» **Task instructions**:
Every line in the data below that holds "ZMINEC" should be found and copied.

» **Data**:
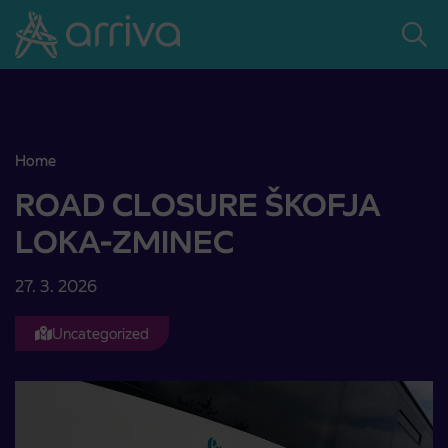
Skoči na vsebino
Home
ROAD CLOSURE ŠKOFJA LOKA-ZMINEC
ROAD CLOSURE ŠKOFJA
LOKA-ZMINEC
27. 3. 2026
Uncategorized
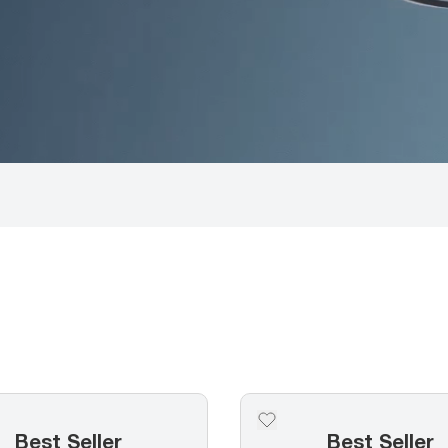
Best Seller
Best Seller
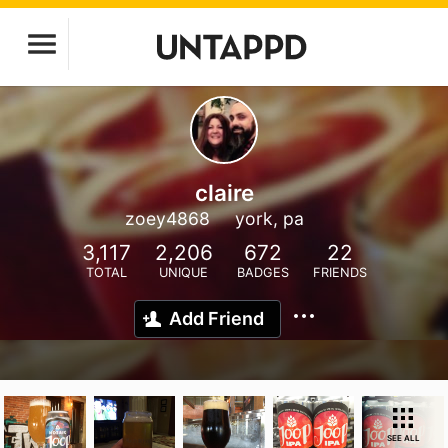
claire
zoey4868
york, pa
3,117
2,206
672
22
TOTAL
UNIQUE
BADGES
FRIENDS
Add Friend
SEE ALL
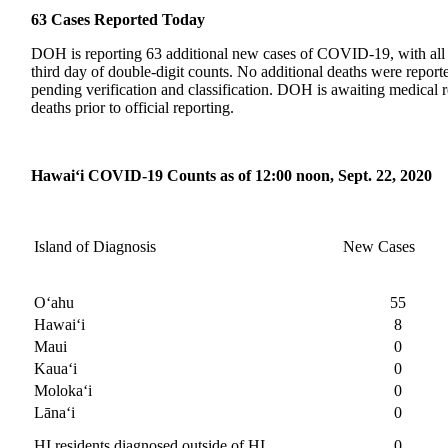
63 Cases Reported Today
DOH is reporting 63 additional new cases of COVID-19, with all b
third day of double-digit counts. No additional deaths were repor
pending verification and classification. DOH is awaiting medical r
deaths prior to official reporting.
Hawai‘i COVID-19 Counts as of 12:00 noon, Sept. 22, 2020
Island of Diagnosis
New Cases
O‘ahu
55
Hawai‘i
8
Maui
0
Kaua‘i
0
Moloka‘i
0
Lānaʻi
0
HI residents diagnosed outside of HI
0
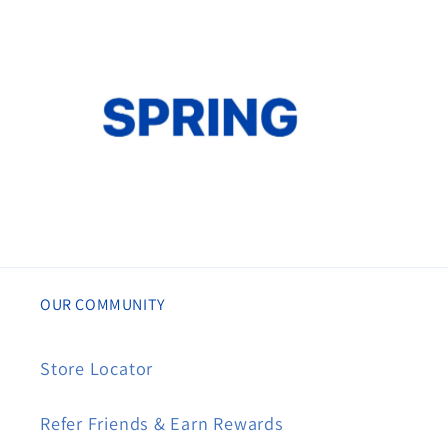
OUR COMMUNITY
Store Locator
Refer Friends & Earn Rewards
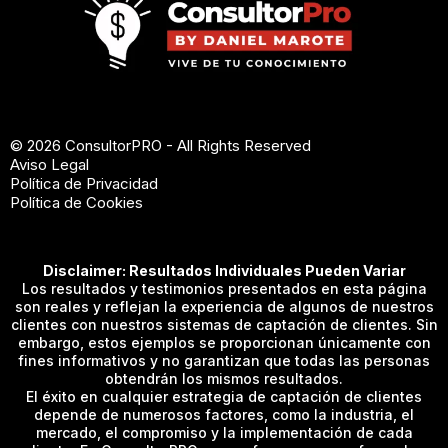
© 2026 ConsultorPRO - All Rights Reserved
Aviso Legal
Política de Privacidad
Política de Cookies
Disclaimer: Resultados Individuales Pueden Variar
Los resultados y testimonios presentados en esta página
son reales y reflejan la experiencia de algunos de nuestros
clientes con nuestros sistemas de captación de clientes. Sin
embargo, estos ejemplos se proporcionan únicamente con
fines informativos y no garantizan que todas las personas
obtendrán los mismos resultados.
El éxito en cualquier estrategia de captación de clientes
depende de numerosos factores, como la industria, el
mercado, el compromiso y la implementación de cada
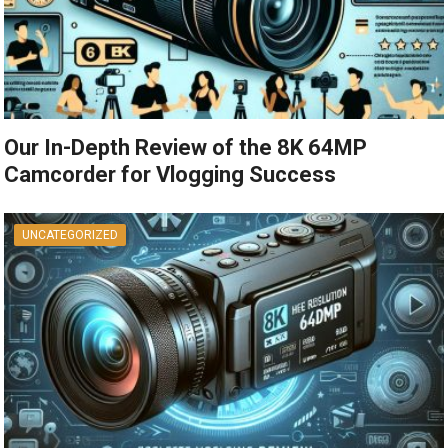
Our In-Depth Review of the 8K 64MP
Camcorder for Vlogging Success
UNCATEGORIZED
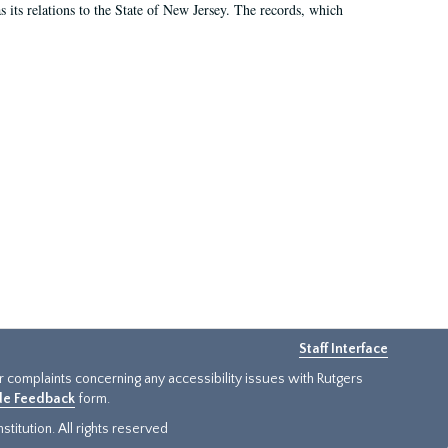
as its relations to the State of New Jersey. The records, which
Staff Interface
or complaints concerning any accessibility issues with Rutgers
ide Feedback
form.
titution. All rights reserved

* * *

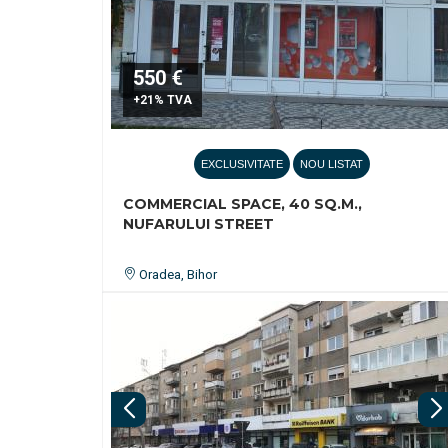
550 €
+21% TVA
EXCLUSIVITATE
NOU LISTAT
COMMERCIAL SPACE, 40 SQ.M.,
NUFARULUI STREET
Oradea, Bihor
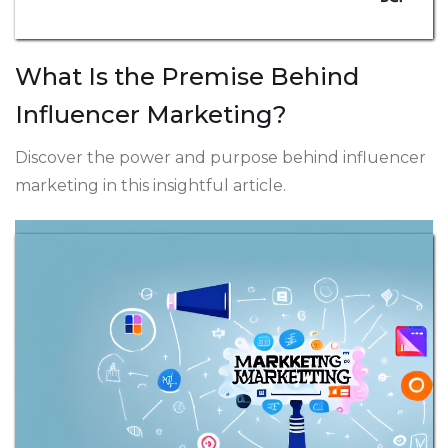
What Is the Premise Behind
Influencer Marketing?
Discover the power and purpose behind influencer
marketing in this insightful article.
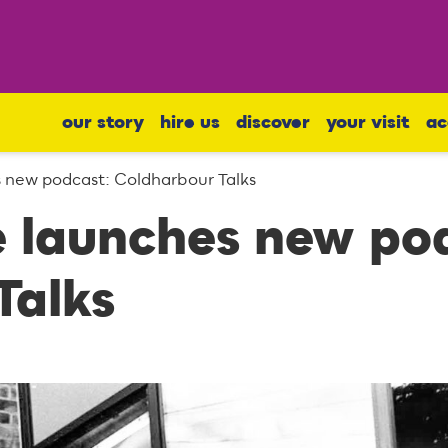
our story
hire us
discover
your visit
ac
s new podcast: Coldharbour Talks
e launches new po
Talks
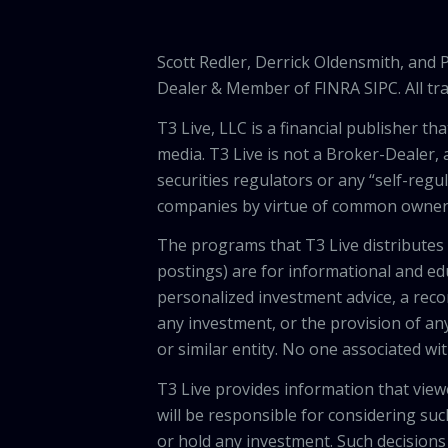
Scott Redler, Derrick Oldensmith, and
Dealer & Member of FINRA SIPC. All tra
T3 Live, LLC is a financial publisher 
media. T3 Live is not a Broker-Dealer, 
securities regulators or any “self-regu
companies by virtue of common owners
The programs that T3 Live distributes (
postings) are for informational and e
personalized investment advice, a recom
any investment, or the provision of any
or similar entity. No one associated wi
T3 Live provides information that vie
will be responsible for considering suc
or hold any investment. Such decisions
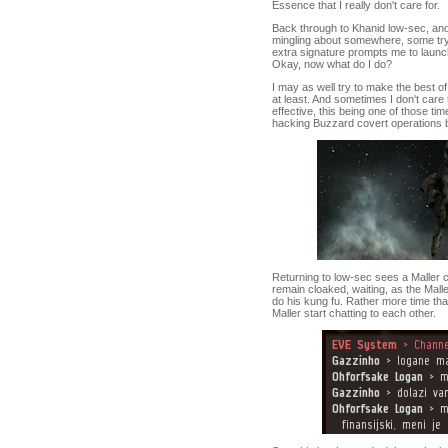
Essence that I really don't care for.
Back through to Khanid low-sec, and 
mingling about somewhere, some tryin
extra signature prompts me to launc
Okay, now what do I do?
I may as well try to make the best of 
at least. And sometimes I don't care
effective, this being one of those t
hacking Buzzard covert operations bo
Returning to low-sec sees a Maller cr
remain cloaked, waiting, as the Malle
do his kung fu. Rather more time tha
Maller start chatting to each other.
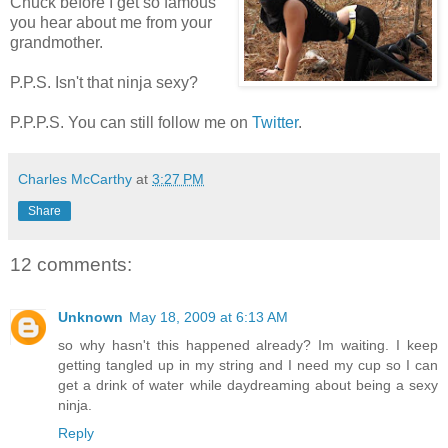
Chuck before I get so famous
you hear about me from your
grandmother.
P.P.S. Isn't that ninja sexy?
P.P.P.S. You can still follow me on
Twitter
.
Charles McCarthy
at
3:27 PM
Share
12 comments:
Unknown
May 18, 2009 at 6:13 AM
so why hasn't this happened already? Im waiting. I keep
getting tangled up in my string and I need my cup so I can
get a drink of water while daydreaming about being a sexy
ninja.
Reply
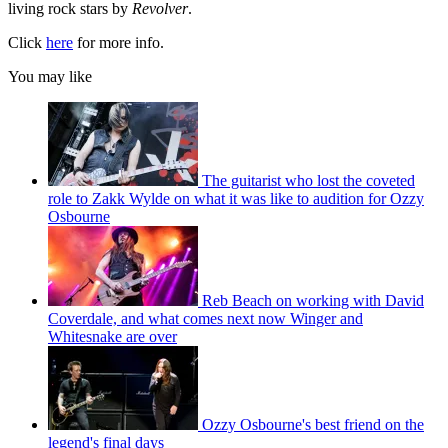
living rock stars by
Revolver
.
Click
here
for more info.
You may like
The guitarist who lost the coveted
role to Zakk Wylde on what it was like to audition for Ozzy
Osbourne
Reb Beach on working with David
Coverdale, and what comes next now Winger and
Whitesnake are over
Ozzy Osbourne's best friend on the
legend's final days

» **Expected answer**:
ROAD CLOSURE ŠKOFJA LOKA-ZMINEC
LOKA-ZMINEC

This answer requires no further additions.